A se demander si le monde occidental n'a pas fait que délocaliser le modèle à Nuremberg, pour satisfait le mercantilisme qui se défausse de ses responsabilité sur une prétendue demande des consommateurs. C'est toujours de la faute des individus, les malades coûtent trop cher, les vieux coûtent trop cher, les retraites coûtent trop cher, les étudiants coûtent trop cher, les chômeurs coûtent trop cher, les fonctionnaires coûtent trop cher, les salariés coûtent trop cher, les payvres coûtent trop cher, les étrangers coûtent trop cher, ... On en revient à la stigmatisation des associaux.

En revanche, la fraude fiscale, ça c'est normal (2000 milliards d'euros par an depuis des années...)

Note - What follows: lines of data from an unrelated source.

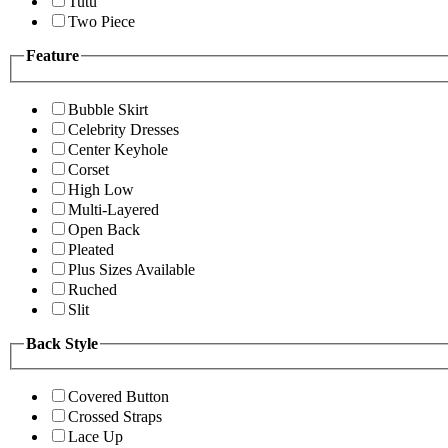
Tutu
Two Piece
Feature
Bubble Skirt
Celebrity Dresses
Center Keyhole
Corset
High Low
Multi-Layered
Open Back
Pleated
Plus Sizes Available
Ruched
Slit
Back Style
Covered Button
Crossed Straps
Lace Up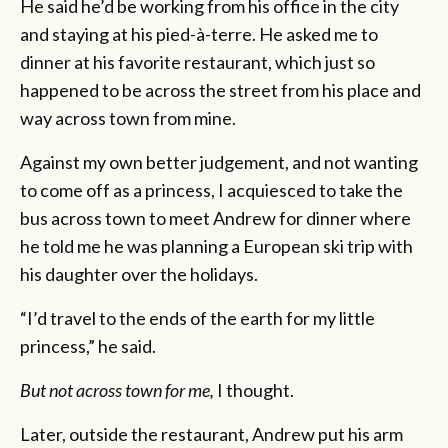
He said he’d be working from his office in the city
and staying at his pied-à-terre. He asked me to
dinner at his favorite restaurant, which just so
happened to be across the street from his place and
way across town from mine.
Against my own better judgement, and not wanting
to come off as a princess, I acquiesced to take the
bus across town to meet Andrew for dinner where
he told me he was planning a European ski trip with
his daughter over the holidays.
“I’d travel to the ends of the earth for my little
princess,” he said.
But not across town for me,
I thought.
Later, outside the restaurant, Andrew put his arm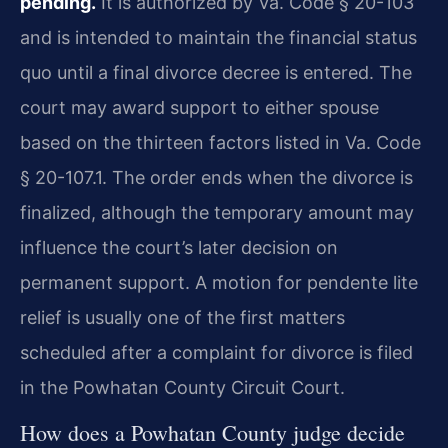
pending.
It is authorized by Va. Code § 20-103
and is intended to maintain the financial status
quo until a final divorce decree is entered. The
court may award support to either spouse
based on the thirteen factors listed in Va. Code
§ 20-107.1. The order ends when the divorce is
finalized, although the temporary amount may
influence the court’s later decision on
permanent support. A motion for pendente lite
relief is usually one of the first matters
scheduled after a complaint for divorce is filed
in the Powhatan County Circuit Court.
How does a Powhatan County judge decide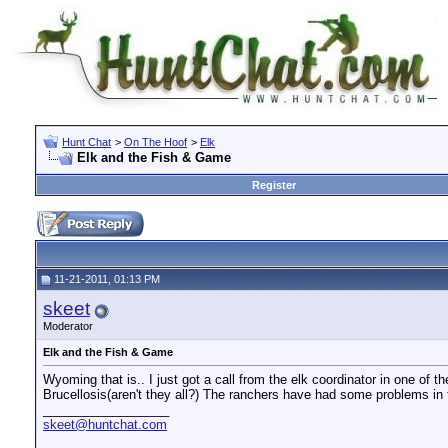
Hunt Chat
>
On The Hoof
>
Elk
Elk and the Fish & Game
Register
11-21-2011, 01:13 PM
skeet
Moderator
Elk and the Fish & Game
Wyoming that is.. I just got a call from the elk coordinator in one of 
Brucellosis(aren't they all?) The ranchers have had some problems in
__________________
skeet@huntchat.com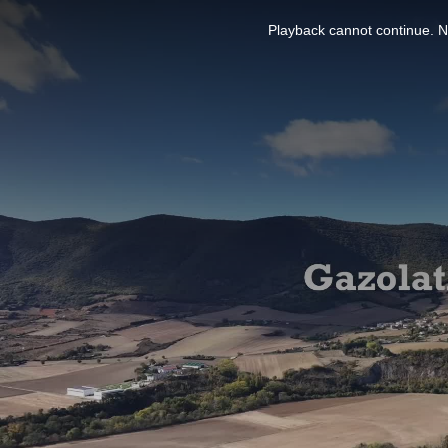
This
is
Playback cannot continue. No
a
modal
window.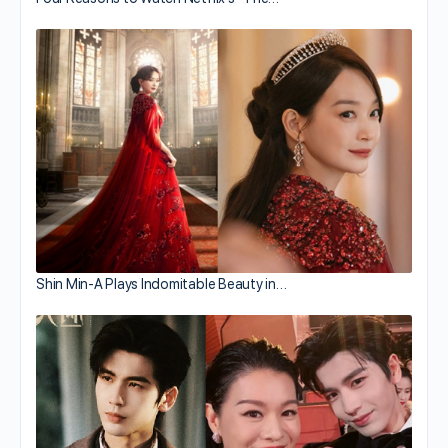
Shin Min-A Plays Indomitable Beauty in…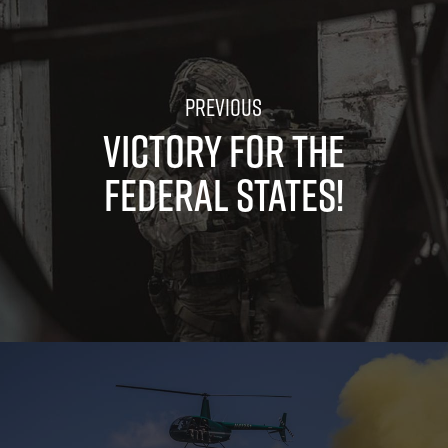
VICTORY FOR THE
FEDERAL STATES!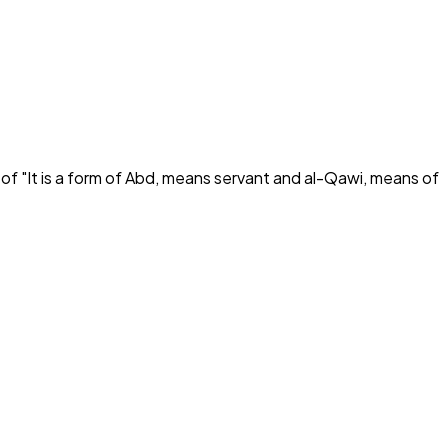
 of "
It is a form of Abd, means servant and al-Qawi, means of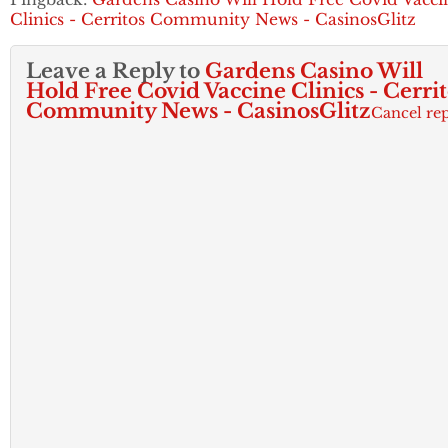
Clinics - Cerritos Community News - CasinosGlitz
Leave a Reply to
Gardens Casino Will
Hold Free Covid Vaccine Clinics - Cerrit
Community News - CasinosGlitz
Cancel re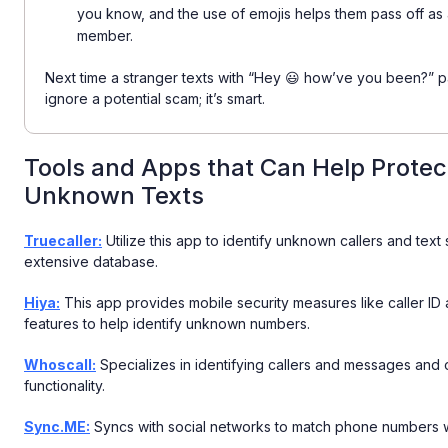
you know, and the use of emojis helps them pass off as a
member.
Next time a stranger texts with “Hey 😃 how’ve you been?” pau
ignore a potential scam; it’s smart.
Tools and Apps that Can Help Protec
Unknown Texts
Truecaller:
Utilize this app to identify unknown callers and text
extensive database.
Hiya:
This app provides mobile security measures like caller I
features to help identify unknown numbers.
Whoscall:
Specializes in identifying callers and messages and o
functionality.
Sync.ME:
Syncs with social networks to match phone numbers wi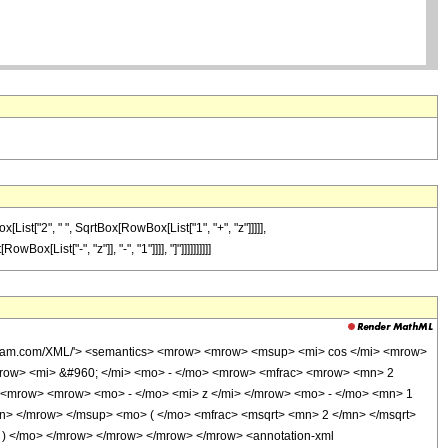
ist["2", " ", SqrtBox[RowBox[List["1", "+", "z"]]]]],
List["-", "z"]], "-", "1"]]]], "]"]]]]]]]]]]
wolfram.com/XML/'> <semantics> <mrow> <mrow> <msup> <mi> cos </mi> <mrow>
mrow> <mi> &#960; </mi> <mo> - </mo> <mrow> <mfrac> <mrow> <mn> 2
 <mrow> <mrow> <mo> - </mo> <mi> z </mi> </mrow> <mo> - </mo> <mn> 1
n> </mrow> </msup> <mo> ( </mo> <mfrac> <msqrt> <mn> 2 </mn> </msqrt>
 ) </mo> </mrow> </mrow> </mrow> </mrow> <annotation-xml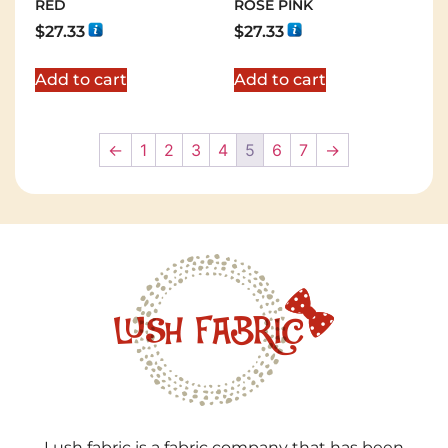
RED
ROSE PINK
$
27.33
$
27.33
Add to cart
Add to cart
←
1
2
3
4
5
6
7
→
Lush fabric is a fabric company that has been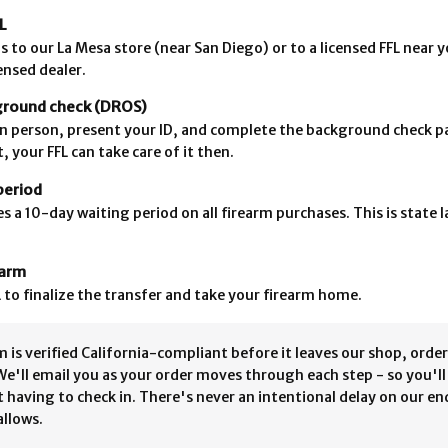
L
s to our La Mesa store (near San Diego) or to a licensed FFL near 
censed dealer.
ground check (DROS)
L in person, present your ID, and complete the background check p
, your FFL can take care of it then.
period
es a 10-day waiting period on all firearm purchases. This is state 
earm
 to finalize the transfer and take your firearm home.
 is verified California-compliant before it leaves our shop, order
We'll email you as your order moves through each step - so you'l
 having to check in. There's never an intentional delay on our en
allows.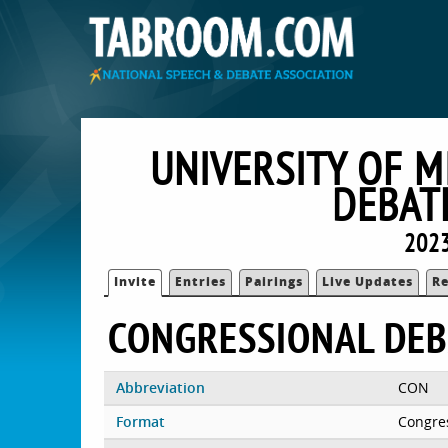
UNIVERSITY OF M
DEBAT
2023
Invite
Entries
Pairings
Live Updates
Re
CONGRESSIONAL DEB
Abbreviation
CON
Format
Congre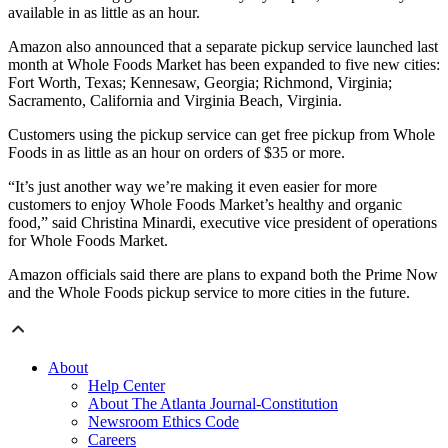
available in as little as an hour.
Amazon also announced that a separate pickup service launched last
month at Whole Foods Market has been expanded to five new cities:
Fort Worth, Texas; Kennesaw, Georgia; Richmond, Virginia;
Sacramento, California and Virginia Beach, Virginia.
Customers using the pickup service can get free pickup from Whole
Foods in as little as an hour on orders of $35 or more.
“It’s just another way we’re making it even easier for more
customers to enjoy Whole Foods Market’s healthy and organic
food,” said Christina Minardi, executive vice president of operations
for Whole Foods Market.
Amazon officials said there are plans to expand both the Prime Now
and the Whole Foods pickup service to more cities in the future.
About
Help Center
About The Atlanta Journal-Constitution
Newsroom Ethics Code
Careers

Comble de la propagande néolibérale qui met ses sous dans les paradis fiscaux - preuve qu'on ne manque pas d'argent -  ce ne seraient pas les riches qui exigeraient " la concurrence libre et non faussée" , mais la satisfaction du consommateur modeste soucieux d'optimiser son pouvoir d'achat (imposé, taxé et revenu net en baisse)...

Il y a un abus de langage à dire que la société est consumériste.

Elle ne l'est pas.

Non. Elle est mercantiliste.

Ce n'est pas le client qui fait de la pub, du marketing, ...

C'est un subterfuge de plus pour culpabiliser le consommateur - il bouffe mal, il pollue, il fume des clopes, il roule en diesel, il est factieux, il est sauvage, il porte un gilet jaune, ... - et détourner l'attention des véritables responsables et profiteurs d'un système voulant s'exonérer des conséquences néfastes de leur course aux profits.

Car le coeur de la question que pose le Brexit n'est pas le Royaume-Uni mais, comme l'avalanche de prévisions le démontrent, le business, la spéculation, l'ingéniérie financière.

Les "remainers" se moquent de l'avenir des britanniques, comme des européens (voir la mansuétude avec laquelle les gouvernments de l'UE entretiennent le dumping fiscal, dumping social, etc.)

Ce qui les inquiètent est de perdre la table de compensation des investisseurs mondiaux qu'était devenu Londres au coeur de l'UE (et qui rsique de partir aux USA)

 

La nouvelle initiative brouillonne de Theresa May est très peu pertinente et opportune

Les tergiversations chroniques de Theresa May transforment le brexit en opéra bouffe qui ridiculise l'Union européenne alors que les élections européennes sont lancées.

C'est totalement inopportun.

Cela fait le jeu des eurosceptiques et des brexiters qui, en cas de report, ne vont pas manquer de dénoncer le caractère antidémocratique du fonctionnement de l'Union et d'assimiler cette décision de report comme une marque d'attention aux affairistes, prenant à témoin la grande majorité de la population européenne qui souffre des inégalités sociales.

L'honnêteté commande de rappeler que le principal responsable de ce gâchis politique est David Cameron - un conservateur, qui a joué l'Europe autour d'une part de pizza lors d'une escale dans un aéroport - et qu'il s'est confortablement retiré aussitôt après la catastrophe qu'il a semée en refilant l'affaire à une femme qui essaye de se démener. Voilà un homme politique courageux !

 

Le Brexit n'est plus de l'actualité politique, c'est le portrait de groupe d'une bande de nuls.

Le traité de l'Union doit être modifié. Quant un Etat membre décide de quitter l'UE. Il le fait sans rien négocier. Il s'en va conformément aux dispositions de l'article 56 de la Convention de Vienne du droit des traités.